Re: Human Readable vs Machine Readable


On Thu, 29 Apr 2004 06:59, Keith Moore wrote:

...it's a direct result of the broader
design choice to make email mesages be both machine-readable and
human-readable.   Changing the date format without revisiting the
larger choice is probably wasted  effort.


Then let me make it clear that the larger choice is what I wish to
bring into question -- it's just that RFC822 dates provide the best
examples of why we ought to do so.


If dates are really the best example (which I doubt) then we should
definitely stay with a text-based format for ease in debugging.

Without necessarily advocating harshly opaque binary formats, I wish
to bring into serious question the idea that any representation can be
considered generally human-readable when it includes elements of a
particular natural language (eg "Jan", "Feb", "Mar", etc).


You may as well complain about header field names being English words.  
it may seem unfair and biased towards English, but it really is useful.
lots of people who don't speak English understand enough English to
grasp what the header fields mean.  And from a programmer's perspective,
comparing for "Jan" vs. "Feb" etc. is not much more difficult than
comparing for "1" vs. "2" etc.  Also "Jan" is unambiguously a month
name, whereas "1" could be almost anything.

The ISO numeric date format is arguably both more machine readable and
more human-readable, since Arabic numerals in a position-based decimal
system are far closer to a universal language than any other form of
notation, so far as I'm aware.


The emperical evidence suggests that programmers can't put the fields
in proper order (even when they spell them correctly, which they often
do) for rfc822  format.  What makes you think that they can put the
fields in proper  order for ISO format?

A general principle I would derive from the above discussion is as
follows. Some data are represented both numerically and with words,
such as dates(with particular reference to months).
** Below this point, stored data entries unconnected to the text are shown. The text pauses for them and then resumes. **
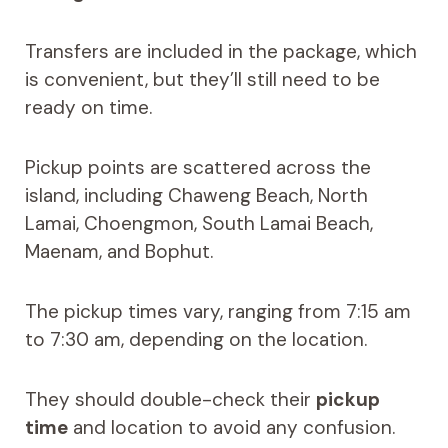
Transfers are included in the package, which
is convenient, but they’ll still need to be
ready on time.
Pickup points are scattered across the
island, including Chaweng Beach, North
Lamai, Choengmon, South Lamai Beach,
Maenam, and Bophut.
The pickup times vary, ranging from 7:15 am
to 7:30 am, depending on the location.
They should double-check their
pickup
time
and location to avoid any confusion.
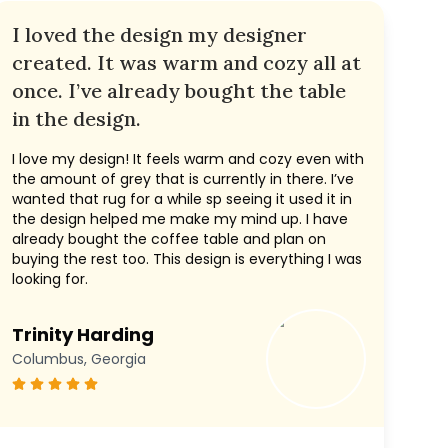
I loved the design my designer
created. It was warm and cozy all at
once. I’ve already bought the table
in the design.
I love my design! It feels warm and cozy even with
the amount of grey that is currently in there. I’ve
wanted that rug for a while sp seeing it used it in
the design helped me make my mind up. I have
already bought the coffee table and plan on
buying the rest too. This design is everything I was
looking for.
Trinity Harding
Columbus, Georgia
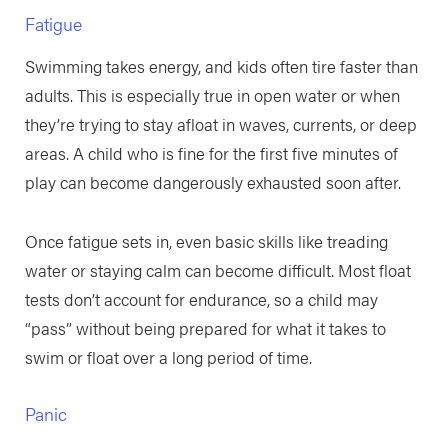
Fatigue
Swimming takes energy, and kids often tire faster than
adults. This is especially true in open water or when
they’re trying to stay afloat in waves, currents, or deep
areas. A child who is fine for the first five minutes of
play can become dangerously exhausted soon after.
Once fatigue sets in, even basic skills like treading
water or staying calm can become difficult. Most float
tests don’t account for endurance, so a child may
“pass” without being prepared for what it takes to
swim or float over a long period of time.
Panic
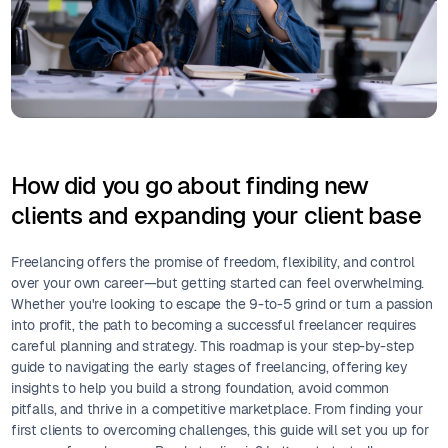
How did you go about finding new
clients and expanding your client base
Freelancing offers the promise of freedom, flexibility, and control
over your own career—but getting started can feel overwhelming.
Whether you're looking to escape the 9-to-5 grind or turn a passion
into profit, the path to becoming a successful freelancer requires
careful planning and strategy. This roadmap is your step-by-step
guide to navigating the early stages of freelancing, offering key
insights to help you build a strong foundation, avoid common
pitfalls, and thrive in a competitive marketplace. From finding your
first clients to overcoming challenges, this guide will set you up for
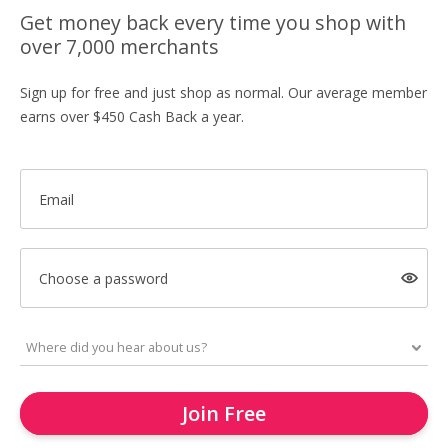
Get money back every time you shop with
over 7,000 merchants
Sign up for free and just shop as normal. Our average member
earns over $450 Cash Back a year.
Email
Choose a password
Join Free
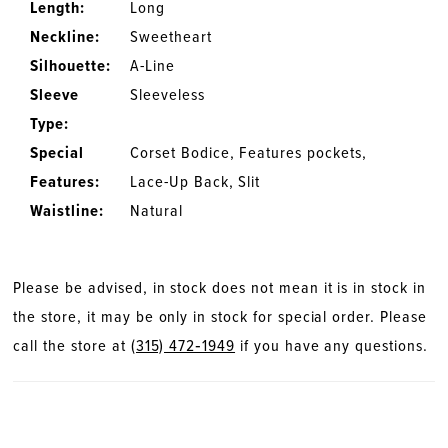
Length:
Long
Neckline:
Sweetheart
Silhouette:
A-Line
Sleeve
Sleeveless
Type:
Special
Corset Bodice, Features pockets,
Features:
Lace-Up Back, Slit
Waistline:
Natural
Please be advised, in stock does not mean it is in stock in
the store, it may be only in stock for special order. Please
call the store at
(315) 472‑1949
if you have any questions.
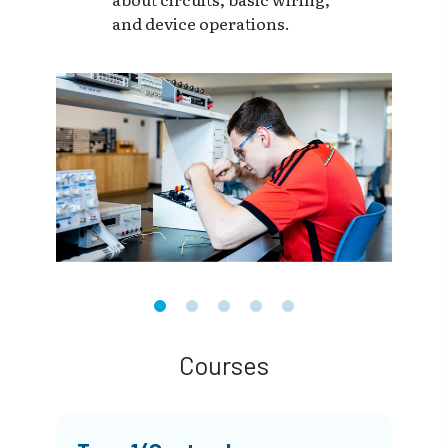
and device operations.
Courses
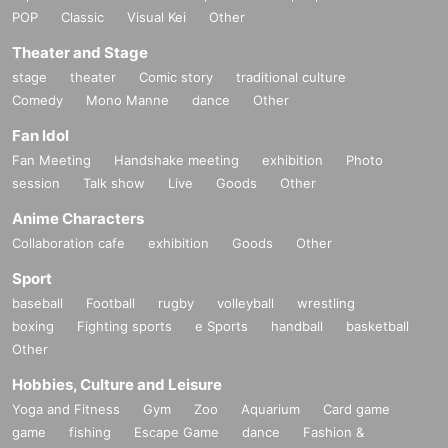
POP
Classic
Visual Kei
Other
Theater and Stage
stage
theater
Comic story
traditional culture
Comedy
Mono Manne
dance
Other
Fan Idol
Fan Meeting
Handshake meeting
exhibition
Photo
session
Talk show
Live
Goods
Other
Anime Characters
Collaboration cafe
exhibition
Goods
Other
Sport
baseball
Football
rugby
volleyball
wrestling
boxing
Fighting sports
e Sports
handball
basketball
Other
Hobbies, Culture and Leisure
Yoga and Fitness
Gym
Zoo
Aquarium
Card game
game
fishing
Escape Game
dance
Fashion &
For improved
machine and human readability, the numeric format should be used,
absent any compelling reasons otherwise.


I don't think you've given us any compelling reasons for your
"principle".

Now this may seem like a trivial discussion, but (except for killing
innocent people for political purposes) nothing bothers me so much as
trying to do protocol design based on superstition or false premises.

The amount of work in decoding an integer (say a UNIX-style
time_t) to a date is approximately equal to the amount of work in
parsing a RFC822 style date, and it's at least as easy to botch


Most operating systems or languages have a function for producing a
text-based date from a purely numeric epoch-offset format (like
time_t). The reverse operation is rarely provided, because it's much
harder (both to define and to implement).


You also get into issues like whether to count leap seconds.  What this
means is that different versions of an integer-to-separate-fields
decoder can give different results.

So, in actual practice, a
Unix programmer uses 'ctime()' or its ilk to decode a time_t to a
string, which is a trivial exercise, whereas an RFC822 date parser is
more often implemented on the spot from lower level tools.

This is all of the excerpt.